• Exercise details:
Every record must be copied exactly, except that pictures are dropped.

• Data records:
********************
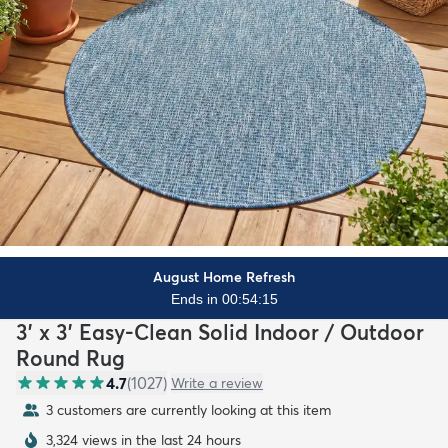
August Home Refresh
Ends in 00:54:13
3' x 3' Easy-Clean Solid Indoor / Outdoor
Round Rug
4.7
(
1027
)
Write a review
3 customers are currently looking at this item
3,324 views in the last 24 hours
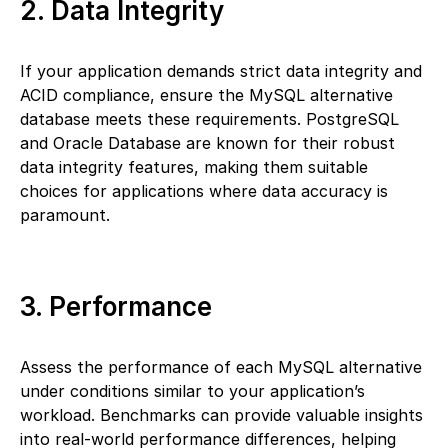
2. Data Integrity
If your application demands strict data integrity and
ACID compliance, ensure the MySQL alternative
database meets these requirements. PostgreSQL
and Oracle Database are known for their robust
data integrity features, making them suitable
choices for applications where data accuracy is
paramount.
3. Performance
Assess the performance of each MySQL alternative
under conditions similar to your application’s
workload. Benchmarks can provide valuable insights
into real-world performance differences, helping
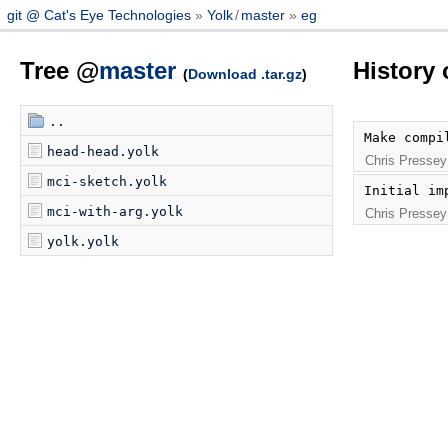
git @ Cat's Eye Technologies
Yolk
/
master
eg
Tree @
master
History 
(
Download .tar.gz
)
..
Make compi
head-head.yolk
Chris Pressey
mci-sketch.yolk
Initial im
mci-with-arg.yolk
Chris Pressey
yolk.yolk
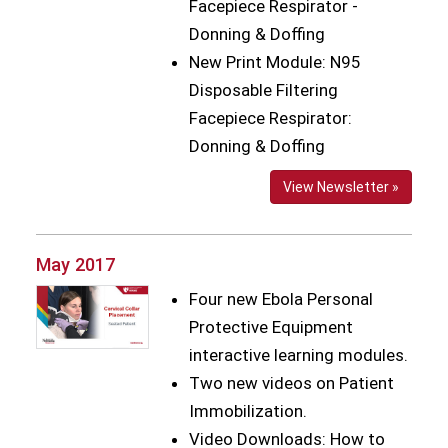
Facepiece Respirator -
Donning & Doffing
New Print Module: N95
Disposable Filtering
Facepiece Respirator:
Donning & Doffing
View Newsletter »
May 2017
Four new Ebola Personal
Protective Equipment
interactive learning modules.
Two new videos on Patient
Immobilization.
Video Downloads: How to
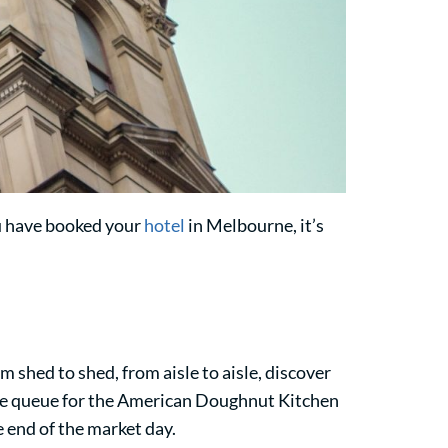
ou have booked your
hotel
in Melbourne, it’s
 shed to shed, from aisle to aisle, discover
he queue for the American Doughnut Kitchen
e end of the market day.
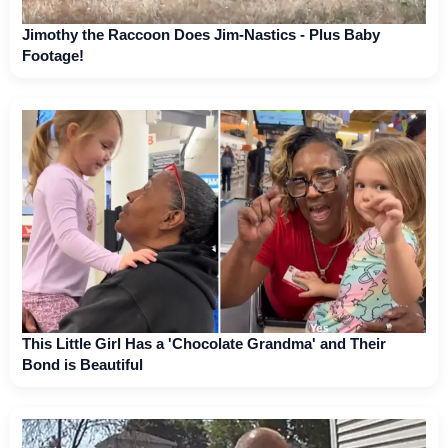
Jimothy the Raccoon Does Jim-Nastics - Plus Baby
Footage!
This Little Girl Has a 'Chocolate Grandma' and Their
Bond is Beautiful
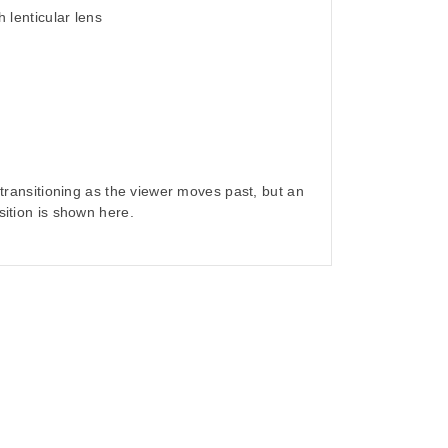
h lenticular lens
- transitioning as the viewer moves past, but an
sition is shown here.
********************
• Answer space:
August Home Refresh
Ends in 00:54:13
3' x 3' Easy-Clean Solid Indoor / Outdoor
Round Rug
4.7
(
1027
)
Write a review
3 customers are currently looking at this item
3,324 views in the last 24 hours
2. Data Integrity
If your application demands strict data integrity and
ACID compliance, ensure the MySQL alternative
database meets these requirements. PostgreSQL
and Oracle Database are known for their robust
data integrity features, making them suitable
choices for applications where data accuracy is
paramount.
3. Performance
Assess the performance of each MySQL alternative
under conditions similar to your application’s
workload. Benchmarks can provide valuable insights
into real-world performance differences, helping
git @ Cat's Eye Technologies
Yolk
/
master
eg
Tree @
master
History 
(
Download .tar.gz
)
..
Make compi
head-head.yolk
Chris Pressey
mci-sketch.yolk
Initial im
mci-with-arg.yolk
Chris Pressey
yolk.yolk
Facepiece Respirator -
Donning & Doffing
New Print Module: N95
Disposable Filtering
Facepiece Respirator:
Donning & Doffing
View Newsletter »
May 2017
Four new Ebola Personal
Protective Equipment
interactive learning modules.
Two new videos on Patient
Immobilization.
Video Downloads: How to
ou have booked your
hotel
in Melbourne, it’s
 shed to shed, from aisle to aisle, discover
he queue for the American Doughnut Kitchen
e end of the market day.
Jimothy the Raccoon Does Jim-Nastics - Plus Baby
Footage!
This Little Girl Has a 'Chocolate Grandma' and Their
Bond is Beautiful
h lenticular lens
- transitioning as the viewer moves past, but an
sition is shown here.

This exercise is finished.